Records:
******

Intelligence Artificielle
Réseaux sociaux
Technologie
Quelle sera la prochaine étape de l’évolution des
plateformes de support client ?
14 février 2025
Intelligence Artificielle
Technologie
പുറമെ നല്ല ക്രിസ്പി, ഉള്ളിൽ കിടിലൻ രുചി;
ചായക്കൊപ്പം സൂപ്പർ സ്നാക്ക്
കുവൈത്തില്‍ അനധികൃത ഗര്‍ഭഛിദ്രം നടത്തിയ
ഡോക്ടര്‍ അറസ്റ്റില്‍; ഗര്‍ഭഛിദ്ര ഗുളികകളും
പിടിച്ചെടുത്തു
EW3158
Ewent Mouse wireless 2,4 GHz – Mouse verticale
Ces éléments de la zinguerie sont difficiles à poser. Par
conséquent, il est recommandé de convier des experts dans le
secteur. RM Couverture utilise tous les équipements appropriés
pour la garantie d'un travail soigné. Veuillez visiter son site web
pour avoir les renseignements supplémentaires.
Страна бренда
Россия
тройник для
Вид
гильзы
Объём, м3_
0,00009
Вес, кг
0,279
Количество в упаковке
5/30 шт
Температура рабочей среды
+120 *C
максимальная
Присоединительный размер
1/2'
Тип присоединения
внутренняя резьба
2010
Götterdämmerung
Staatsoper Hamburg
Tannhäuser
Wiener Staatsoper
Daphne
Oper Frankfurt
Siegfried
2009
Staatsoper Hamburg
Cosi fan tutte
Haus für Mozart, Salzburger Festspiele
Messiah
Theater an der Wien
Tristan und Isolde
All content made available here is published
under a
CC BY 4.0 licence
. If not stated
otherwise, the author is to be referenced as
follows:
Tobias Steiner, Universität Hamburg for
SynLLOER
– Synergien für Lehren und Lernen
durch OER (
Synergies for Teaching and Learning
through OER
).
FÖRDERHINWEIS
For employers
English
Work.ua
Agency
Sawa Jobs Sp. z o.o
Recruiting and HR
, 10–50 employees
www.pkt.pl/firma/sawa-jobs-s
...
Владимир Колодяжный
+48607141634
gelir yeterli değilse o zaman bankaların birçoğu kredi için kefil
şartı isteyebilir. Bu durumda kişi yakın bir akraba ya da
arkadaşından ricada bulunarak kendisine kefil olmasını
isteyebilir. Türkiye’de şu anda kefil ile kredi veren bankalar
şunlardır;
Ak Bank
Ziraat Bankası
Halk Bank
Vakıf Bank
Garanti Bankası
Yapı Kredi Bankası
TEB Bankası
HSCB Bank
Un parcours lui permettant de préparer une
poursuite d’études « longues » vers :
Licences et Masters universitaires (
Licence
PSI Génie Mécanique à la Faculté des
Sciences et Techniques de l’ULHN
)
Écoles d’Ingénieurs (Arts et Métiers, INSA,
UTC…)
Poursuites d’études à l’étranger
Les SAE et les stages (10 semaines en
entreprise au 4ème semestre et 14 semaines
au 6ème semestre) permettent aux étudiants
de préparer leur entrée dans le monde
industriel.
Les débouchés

******

What you will do:
What are the lines above that hold the string "semaines"? Copy them.

Task solution:
Les SAE et les stages (10 semaines en
entreprise au 4ème semestre et 14 semaines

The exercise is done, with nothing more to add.